Ah! the futility of our desires, of our castles, of our dreams! The complacency with which we jog along in what we deem to be our own particular groove! I recall a girl friend of my youth who was going to be a celibate, a great reformer, and toward that end was studying for the pulpit. She is now the mother of several children, the most peaceful and unorative woman I know. You see, humanity goes whirring over various side-tracks, thinking them to be the main line, till fate puts its peculiar but happy hand to the switch. Scharfenstein had been plugging away over rusty rails and grass-grown ties—till he came to Barscheit.

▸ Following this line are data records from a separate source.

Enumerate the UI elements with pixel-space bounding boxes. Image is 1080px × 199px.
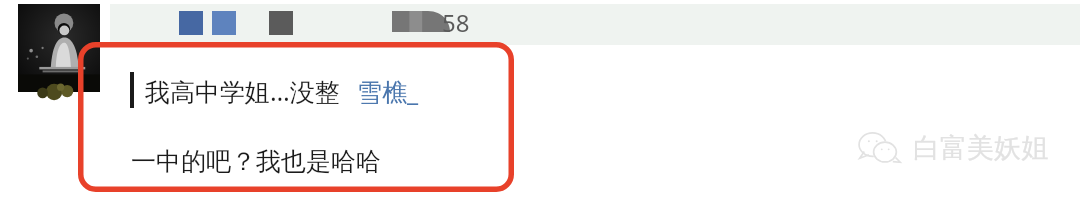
staticText: 白富美妖姐 bbox=[913, 131, 1048, 165]
button[interactable]: 一中的吧？我也是哈哈 bbox=[131, 146, 381, 177]
button[interactable]: Video thumbnail bbox=[18, 4, 100, 92]
button[interactable]: WeChat bbox=[856, 131, 1048, 165]
other: WeChat bbox=[856, 131, 902, 165]
staticText: 一中的吧？我也是哈哈 bbox=[131, 146, 381, 177]
staticText: 雪樵_ bbox=[357, 74, 419, 108]
staticText: 我高中学姐…没整 bbox=[145, 74, 340, 108]
staticText: 58 bbox=[442, 6, 470, 39]
button[interactable]: 我高中学姐…没整 bbox=[145, 74, 419, 108]
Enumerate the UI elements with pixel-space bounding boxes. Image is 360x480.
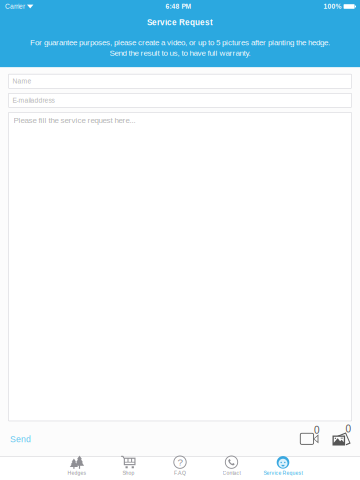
staticText: 0 xyxy=(314,425,320,436)
staticText: Service Request xyxy=(264,470,302,476)
button[interactable]: Contact xyxy=(206,457,257,480)
staticText: 100% xyxy=(324,3,342,10)
button[interactable]: Add photos xyxy=(332,424,352,446)
staticText: Contact xyxy=(222,470,240,476)
button[interactable]: Record video xyxy=(300,424,320,446)
staticText: F.A.Q xyxy=(174,470,186,476)
staticText: Shop xyxy=(122,470,134,476)
staticText: Send xyxy=(10,434,31,444)
staticText: For guarantee purposes, please create a … xyxy=(30,38,330,47)
button[interactable]: Hedges xyxy=(51,457,103,480)
staticText: Service Request xyxy=(147,18,213,27)
staticText: Name xyxy=(12,78,32,85)
staticText: Hedges xyxy=(68,470,86,476)
staticText: E-mailaddress xyxy=(12,97,54,104)
staticText: 6:48 PM xyxy=(166,3,192,10)
button[interactable]: Service Request xyxy=(257,457,309,480)
staticText: Send the result to us, to have full warr… xyxy=(110,48,250,57)
button[interactable]: Shop xyxy=(103,457,154,480)
staticText: Please fill the service request here... xyxy=(14,116,136,125)
button[interactable]: ? xyxy=(154,457,206,480)
staticText: ? xyxy=(178,457,182,468)
staticText: Carrier xyxy=(5,3,25,10)
staticText: 0 xyxy=(346,423,352,435)
button[interactable]: Send xyxy=(8,432,37,446)
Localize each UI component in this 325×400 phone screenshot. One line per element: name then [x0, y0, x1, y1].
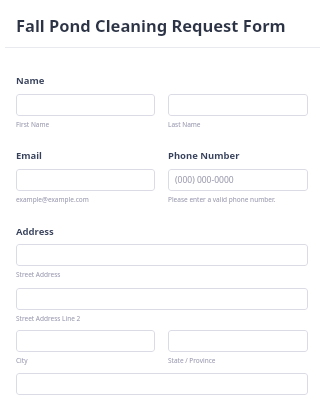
staticText: Name [16, 74, 45, 87]
button[interactable]: Postal / Zip Code [16, 373, 308, 395]
staticText: Phone Number [168, 149, 240, 162]
button[interactable]: Street Address [16, 244, 308, 266]
button[interactable]: First Name [16, 94, 155, 116]
staticText: Last Name [168, 120, 201, 129]
staticText: Street Address [16, 270, 61, 279]
button[interactable]: Street Address Line 2 [16, 288, 308, 310]
button[interactable]: State / Province [168, 330, 308, 352]
staticText: City [16, 356, 28, 365]
staticText: example@example.com [16, 195, 89, 204]
staticText: Fall Pond Cleaning Request Form [16, 14, 286, 36]
staticText: State / Province [168, 356, 216, 365]
staticText: Please enter a valid phone number. [168, 195, 276, 204]
button[interactable]: Email [16, 169, 155, 191]
button[interactable]: Last Name [168, 94, 308, 116]
button[interactable]: City [16, 330, 155, 352]
staticText: (000) 000-0000 [175, 174, 234, 186]
button[interactable]: Phone Number [168, 169, 308, 191]
staticText: Street Address Line 2 [16, 314, 81, 323]
staticText: Address [16, 225, 54, 238]
staticText: First Name [16, 120, 50, 129]
staticText: Email [16, 149, 42, 162]
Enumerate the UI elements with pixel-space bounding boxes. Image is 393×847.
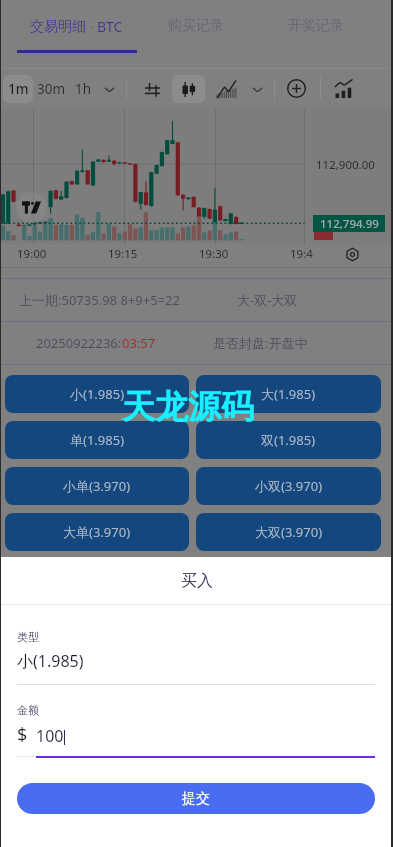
button[interactable]: 小双(3.970) xyxy=(196,467,381,505)
staticText: 单(1.985) xyxy=(70,431,125,449)
button[interactable]: 大单(3.970) xyxy=(5,513,189,551)
staticText: 购买记录 xyxy=(168,17,224,35)
staticText: 20250922236: xyxy=(36,334,122,352)
button[interactable]: Settings xyxy=(343,245,362,264)
staticText: 双(1.985) xyxy=(261,431,316,449)
staticText: 小双(3.970) xyxy=(255,477,323,495)
staticText: 19:30 xyxy=(199,246,229,262)
staticText: 30m xyxy=(37,80,66,98)
staticText: 大-双-大双 xyxy=(237,291,298,309)
staticText: 1h xyxy=(75,80,92,98)
staticText: 小(1.985) xyxy=(17,650,84,672)
button[interactable]: More intervals xyxy=(99,77,119,101)
staticText: 100 xyxy=(36,725,64,747)
staticText: 112,794.99 xyxy=(320,216,379,232)
button[interactable]: Add indicator xyxy=(283,75,310,102)
button[interactable]: Chart analysis xyxy=(330,75,357,102)
staticText: 上一期:50735.98 8+9+5=22 xyxy=(19,291,180,309)
staticText: 交易明细 xyxy=(30,18,86,36)
button[interactable]: 1m xyxy=(3,75,33,103)
staticText: 开奖记录 xyxy=(288,17,344,35)
staticText: 买入 xyxy=(181,571,213,591)
staticText: 19:4 xyxy=(290,246,313,262)
staticText: 112,900.00 xyxy=(316,157,375,173)
staticText: 1m xyxy=(8,80,29,98)
button[interactable]: 小(1.985) xyxy=(5,375,189,413)
button[interactable]: 提交 xyxy=(17,783,375,814)
staticText: 小单(3.970) xyxy=(63,477,131,495)
staticText: 小(1.985) xyxy=(70,385,125,403)
button[interactable]: 开奖记录 xyxy=(256,0,376,53)
button[interactable]: 30m xyxy=(36,75,67,103)
button[interactable]: 大(1.985) xyxy=(196,375,381,413)
staticText: 03:57 xyxy=(122,334,156,352)
button[interactable]: 购买记录 xyxy=(136,0,256,53)
staticText: 大单(3.970) xyxy=(63,523,131,541)
button[interactable]: Candle chart xyxy=(172,75,205,103)
button[interactable]: 大双(3.970) xyxy=(196,513,381,551)
staticText: 天龙源码 xyxy=(122,386,254,428)
staticText: 提交 xyxy=(182,790,210,808)
button[interactable]: 双(1.985) xyxy=(196,421,381,459)
button[interactable]: 1h xyxy=(72,75,94,103)
staticText: BTC xyxy=(97,17,123,36)
staticText: 19:15 xyxy=(108,246,138,262)
button[interactable]: 单(1.985) xyxy=(5,421,189,459)
staticText: $ xyxy=(17,722,28,747)
button[interactable]: Indicators xyxy=(138,75,166,103)
staticText: 大(1.985) xyxy=(261,385,316,403)
staticText: 类型 xyxy=(17,630,39,644)
staticText: 19:00 xyxy=(17,246,47,262)
button[interactable]: Line chart xyxy=(212,75,240,103)
staticText: 金额 xyxy=(17,703,39,717)
staticText: 大双(3.970) xyxy=(255,523,323,541)
staticText: 是否封盘:开盘中 xyxy=(213,334,308,352)
button[interactable]: 小单(3.970) xyxy=(5,467,189,505)
button[interactable]: More chart types xyxy=(247,77,267,101)
button[interactable]: 交易明细 xyxy=(16,0,136,53)
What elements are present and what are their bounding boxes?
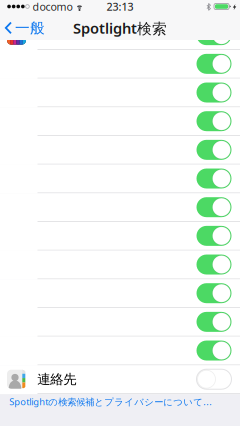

"Hope is the wings of the heart," said I, when I thought the pause had grown long enough. "You still hope?"

"In a way. If I recollect, you had an affair once,"—shrewdly.

I smoked on. I wasn't quite ready to speak.

"You were always on the hunt for ideals, too, as I remember; hope you'll find her."

"Max, my boy, I am solemnly convinced that I have."

"Good Lord, you don't mean to tell me that you are hooked?" he cried.

"I see no reason why you should use that particular tone," I answered stiffly.

"Oh, come now; tell me all about it. Who is she, and when's the wedding?"

"I don't know when the wedding's going to be, but I'm mighty sure that I have met the one girl. Max, there never was a girl like her. Witty she is, and wise; as beautiful as a summer's dawn; merry and brave; rides, drives, plays the 'cello, dances like a moon-shadow; and all that,"—with a wave of the hand.